══ Data for processing
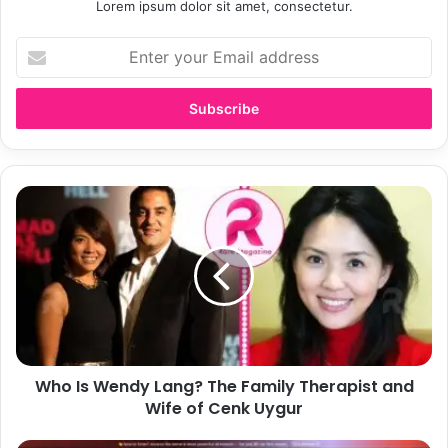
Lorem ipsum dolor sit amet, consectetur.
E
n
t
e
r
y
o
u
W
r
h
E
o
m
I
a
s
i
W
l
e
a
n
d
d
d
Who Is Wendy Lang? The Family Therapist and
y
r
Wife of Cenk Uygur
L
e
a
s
════
══ Data for processing
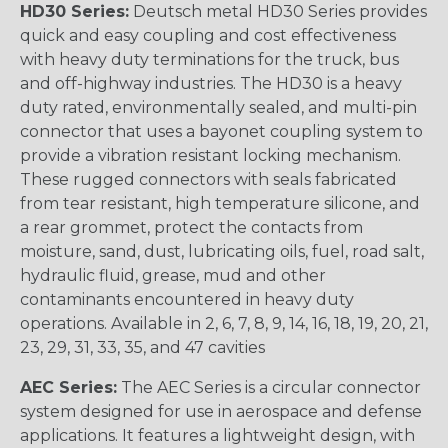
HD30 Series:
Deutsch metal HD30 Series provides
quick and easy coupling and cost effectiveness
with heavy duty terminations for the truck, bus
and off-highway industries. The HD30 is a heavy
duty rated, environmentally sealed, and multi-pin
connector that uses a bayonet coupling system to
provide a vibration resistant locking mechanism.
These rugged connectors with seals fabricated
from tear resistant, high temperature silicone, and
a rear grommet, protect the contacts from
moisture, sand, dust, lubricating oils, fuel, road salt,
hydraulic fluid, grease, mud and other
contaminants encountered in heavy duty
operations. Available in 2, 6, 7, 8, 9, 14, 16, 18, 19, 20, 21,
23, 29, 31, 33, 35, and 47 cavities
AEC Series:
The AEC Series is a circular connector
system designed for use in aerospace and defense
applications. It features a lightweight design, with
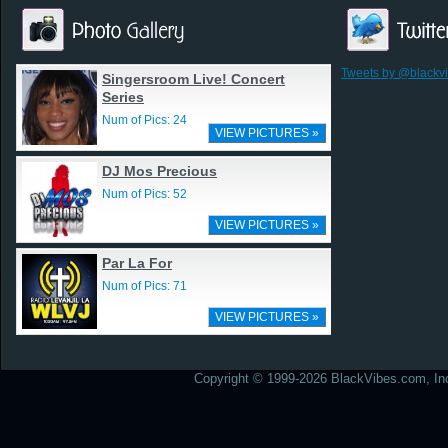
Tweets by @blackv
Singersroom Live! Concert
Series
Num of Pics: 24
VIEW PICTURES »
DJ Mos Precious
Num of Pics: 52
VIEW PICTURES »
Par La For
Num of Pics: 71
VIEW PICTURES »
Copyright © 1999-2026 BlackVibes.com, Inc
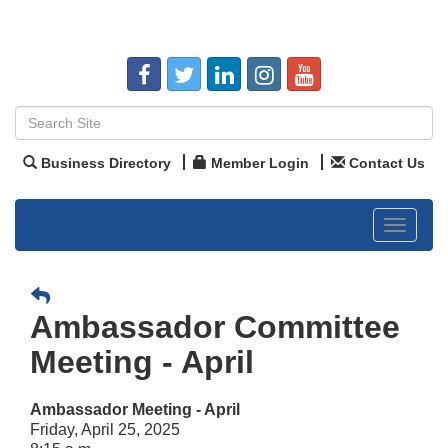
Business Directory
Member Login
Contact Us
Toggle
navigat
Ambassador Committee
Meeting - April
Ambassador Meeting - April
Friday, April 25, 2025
════
Task to complete >> The result should be an exact copy of only the lines above from the one that holds "contaminants encountered in heavy duty" through the one that holds "Friday, April 25, 2025", both ends included, without pictures.

Final answer >>
contaminants encountered in heavy duty
operations. Available in 2, 6, 7, 8, 9, 14, 16, 18, 19, 20, 21,
23, 29, 31, 33, 35, and 47 cavities
AEC Series:
The AEC Series is a circular connector
system designed for use in aerospace and defense
applications. It features a lightweight design, with
Tweets by @blackv
Singersroom Live! Concert
Series
Num of Pics: 24
VIEW PICTURES »
DJ Mos Precious
Num of Pics: 52
VIEW PICTURES »
Par La For
Num of Pics: 71
VIEW PICTURES »
Copyright © 1999-2026 BlackVibes.com, Inc
Business Directory
Member Login
Contact Us
Toggle
navigat
Ambassador Committee
Meeting - April
Ambassador Meeting - April
Friday, April 25, 2025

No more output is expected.